Problem to solve: For each line of the material, check for the string "TRAVEL"; then state how many lines had it, giving only the number.

>>>>>

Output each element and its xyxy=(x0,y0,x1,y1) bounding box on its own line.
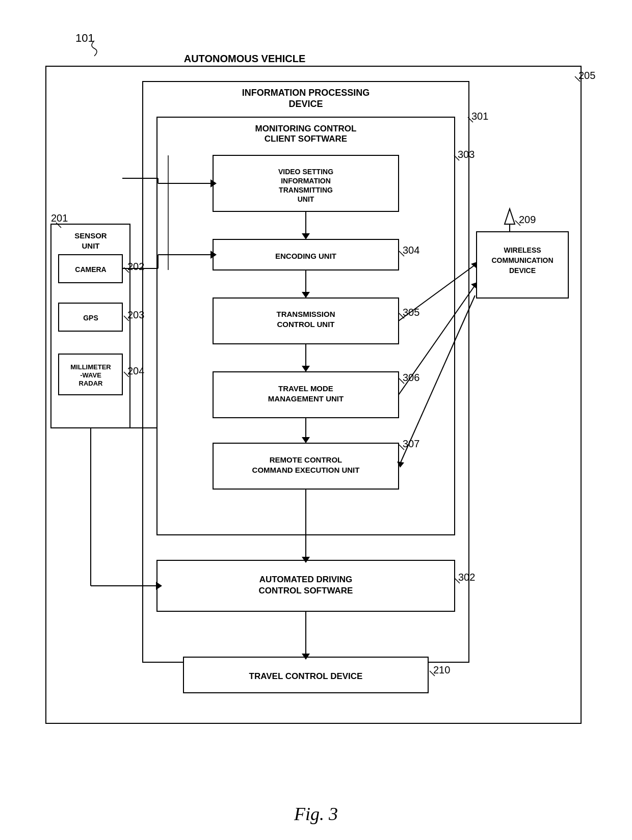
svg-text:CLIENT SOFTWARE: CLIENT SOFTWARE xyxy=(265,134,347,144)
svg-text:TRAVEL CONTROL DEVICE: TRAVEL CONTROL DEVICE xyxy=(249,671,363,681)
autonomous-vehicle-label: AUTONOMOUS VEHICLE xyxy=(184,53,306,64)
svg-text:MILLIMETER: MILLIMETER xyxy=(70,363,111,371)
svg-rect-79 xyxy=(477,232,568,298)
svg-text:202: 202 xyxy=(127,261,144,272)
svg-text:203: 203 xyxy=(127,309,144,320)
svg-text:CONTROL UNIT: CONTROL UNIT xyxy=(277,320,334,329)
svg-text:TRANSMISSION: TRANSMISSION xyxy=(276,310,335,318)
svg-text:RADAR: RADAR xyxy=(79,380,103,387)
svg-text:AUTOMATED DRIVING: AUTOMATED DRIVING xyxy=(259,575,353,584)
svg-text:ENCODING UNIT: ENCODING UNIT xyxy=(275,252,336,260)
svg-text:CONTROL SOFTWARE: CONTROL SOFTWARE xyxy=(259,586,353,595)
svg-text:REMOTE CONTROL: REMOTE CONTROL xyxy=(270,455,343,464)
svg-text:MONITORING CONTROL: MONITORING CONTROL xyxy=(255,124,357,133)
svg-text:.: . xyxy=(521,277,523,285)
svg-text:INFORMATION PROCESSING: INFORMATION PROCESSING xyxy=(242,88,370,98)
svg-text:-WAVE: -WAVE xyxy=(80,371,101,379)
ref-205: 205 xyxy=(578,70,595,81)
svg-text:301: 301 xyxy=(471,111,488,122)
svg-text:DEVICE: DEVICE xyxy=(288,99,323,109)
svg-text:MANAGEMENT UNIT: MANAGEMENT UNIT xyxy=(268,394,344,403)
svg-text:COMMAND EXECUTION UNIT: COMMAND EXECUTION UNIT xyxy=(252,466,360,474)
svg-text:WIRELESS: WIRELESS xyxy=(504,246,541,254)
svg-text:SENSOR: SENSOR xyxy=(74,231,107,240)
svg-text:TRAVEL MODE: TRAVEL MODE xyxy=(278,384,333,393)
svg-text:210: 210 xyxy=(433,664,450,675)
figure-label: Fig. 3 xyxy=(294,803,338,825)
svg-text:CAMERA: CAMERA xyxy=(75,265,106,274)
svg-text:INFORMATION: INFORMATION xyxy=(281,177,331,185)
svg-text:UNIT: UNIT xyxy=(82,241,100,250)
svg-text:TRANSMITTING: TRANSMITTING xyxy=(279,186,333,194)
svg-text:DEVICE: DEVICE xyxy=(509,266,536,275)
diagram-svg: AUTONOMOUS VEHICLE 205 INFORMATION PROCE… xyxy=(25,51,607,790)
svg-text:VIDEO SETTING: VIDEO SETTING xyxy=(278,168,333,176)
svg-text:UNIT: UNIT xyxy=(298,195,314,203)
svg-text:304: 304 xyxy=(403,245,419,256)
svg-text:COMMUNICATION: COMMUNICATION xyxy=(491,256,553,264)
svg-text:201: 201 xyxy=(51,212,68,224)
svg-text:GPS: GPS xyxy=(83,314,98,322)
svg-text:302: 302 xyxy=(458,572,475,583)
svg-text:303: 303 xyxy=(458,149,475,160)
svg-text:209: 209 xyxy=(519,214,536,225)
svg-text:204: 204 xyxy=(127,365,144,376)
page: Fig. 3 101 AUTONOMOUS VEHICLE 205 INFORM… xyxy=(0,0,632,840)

<<<<<

Solution for this exercise: 2